Analyse des structures de passage de la phase 3A
Pour donner suite à l’étude susmentionnée sur les passages inférieurs, nous avons examiné un nouvel ensemble de passages inférieurs et supérieurs (phase 3A) auxquels les animaux avaient eu peu de temps pour s’habituer. Contrairement aux résultats précédents, les résultats obtenus donnaient à penser que les dimensions structurelles constituaient la meilleure explication de l’utilisation par les gros carnivores et les ongulés, tandis que les facteurs liés au paysage et à l’humain n’étaient pas aussi importants. Les grizzlis, les loups, les wapitis et les cerfs avaient tendance à emprunter les structures de passage hautes, larges et courtes. Pour leur part, les ours noirs et les couguars préféraient des structures plus réduites. Les tendances observées correspondent aux comportements et caractéristiques du cycle biologique des espèces évoluées; certaines espèces préfèrent par exemple les aires ouvertes alors que d’autres ont besoin de couvert.
Nos résultats soulignent l’importance de ce qui suit :
(1) étudier la façon dont les espèces changent leur comportement sur le plan de l’utilisation des structures de passage au fil du temps et dans l’espace; et
(2) étudier les réactions de plusieurs espèces puisque chaque espèce réagit différemment aux structures.

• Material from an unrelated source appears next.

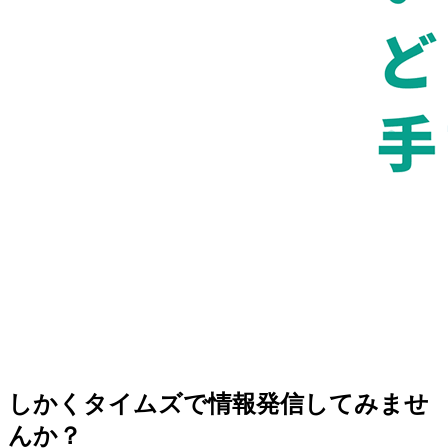
しかくタイムズで情報発信してみませ
んか？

Les résultats de ces deux études donnent à penser que les stratégies d’atténuation doivent comprendre la gestion de l’usage humain et être mises en oeuvre dans l’aire adjacente à la structure de passage ainsi que dans le paysage à plus vaste échelle afin de s’assurer que la structure reste fonctionnelle au fil du temps.
La surveillance continuelle à long terme des structures de passage est essentielle pour saisir la variabilité des populations fauniques et déterminer de façon fiable les points forts et les points faibles des caractéristiques de la conception pour les diverses espèces.

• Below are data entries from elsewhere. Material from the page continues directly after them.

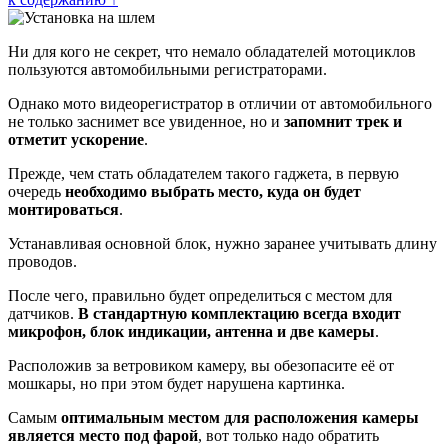
Ни для кого не секрет, что немало обладателей мотоциклов
пользуются автомобильными регистраторами.
Однако мото видеорегистратор в отличии от автомобильного
не только заснимет все увиденное, но и
запомнит трек и
отметит ускорение
.
Прежде, чем стать обладателем такого гаджета, в первую
очередь
необходимо выбрать место, куда он будет
монтироваться
.
Устанавливая основной блок, нужно заранее учитывать длину
проводов.
После чего, правильно будет определиться с местом для
датчиков.
В стандартную комплектацию всегда входит
микрофон, блок индикации, антенна и две камеры
.
Расположив за ветровиком камеру, вы обезопасите её от
мошкары, но при этом будет нарушена картинка.
Самым
оптимальным местом для расположения камеры
является место под фарой
, вот только надо обратить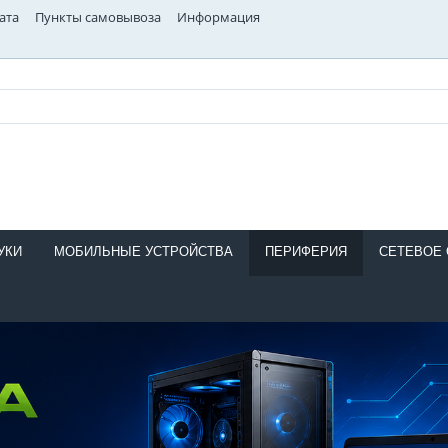
ата
Пункты самовывоза
Информация
УКИ
МОБИЛЬНЫЕ УСТРОЙСТВА
ПЕРИФЕРИЯ
СЕТЕВОЕ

Usage par les couguars (Puma concolor) des structures de passage
Dans le cadre d’une autre analyse, nous nous sommes penchés sur l’usage des structures de passage par une seule espèce à l’aide de différentes mesures et techniques d’analyse. Les couguars empruntaient les passages plus souvent que prévu l’hiver et moins souvent que prévu l’été. Les structures les plus fréquentées par les couguars étaient celles situées près d’un habitat de haute qualité pour leur espèce. Nous avons constaté que les structures étaient efficaces pour les couguars car ils les utilisaient régulièrement et profitaient ainsi d’une connectivité entre les habitats des deux côtés de la route.
Pour plus d’information, voir le chapitre 3 du rapport final
Comment les petits mammifères traversent-ils la route?

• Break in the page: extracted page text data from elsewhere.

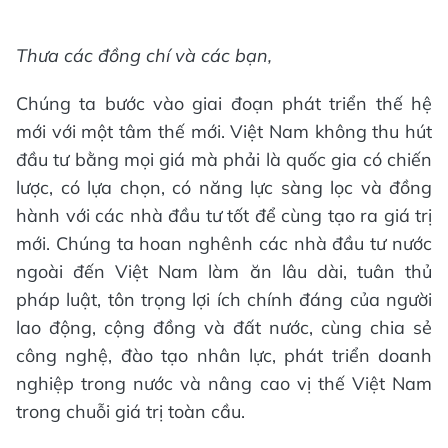
Thưa
các
đồng chí
và các bạn,
Chúng ta bước vào giai đoạn phát triển thế hệ
mới với một tâm thế mới. Việt Nam không thu hút
đầu tư bằng mọi giá mà phải là quốc gia có chiến
lược, có lựa chọn, có năng lực sàng lọc và đồng
hành với các nhà đầu tư tốt để cùng tạo ra giá trị
mới. Chúng ta hoan nghênh các nhà đầu tư nước
ngoài đến Việt Nam làm ăn lâu dài, tuân thủ
pháp luật, tôn trọng lợi ích chính đáng của người
lao động, cộng đồng và đất nước, cùng chia sẻ
công nghệ, đào tạo nhân lực, phát triển doanh
nghiệp trong nước và nâng cao vị thế Việt Nam
trong chuỗi giá trị toàn cầu.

Les ponceaux sont des structures courantes dans les couloirs routiers mais on sait peu de chose au sujet de leur usage par la faune et de leur rôle en tant que passage sécuritaire et lien de connectivité pour la faune terrestre. Nous avons étudié l’utilisation des ponceaux par les petits et moyens mammifères le long des routes à Banff. Nous avons surveillé deux hivers durant divers types de ponceaux de dimensions différentes, situés dans des habitats et sur des tronçons de route aux caractéristiques diverses.
Nous avons constaté que le volume de la circulation, le niveau de bruit et la largeur de la route constituaient des facteurs très importants qui influençaient l’usage des ponceaux. Le nombre de passages par les martres et les lièvres d’Amérique et les écureuils roux augmentait avec l’accroissement du volume de la circulation, la variable la plus importante. L’utilisation des ponceaux par les coyotes diminuait avec l’augmentation de la circulation. L’augmentation du bruit et de la largeur de la route semblaient avoir une incidence négative sur le passage des coyotes, des lièvres d’Amérique et des écureuils roux.
Pour de nombreux petits et moyens mammifères, les ponceaux peuvent aider à minimiser les effets potentiellement nocifs des voies de transport en fournissant un lien d’habitat vital sous les routes.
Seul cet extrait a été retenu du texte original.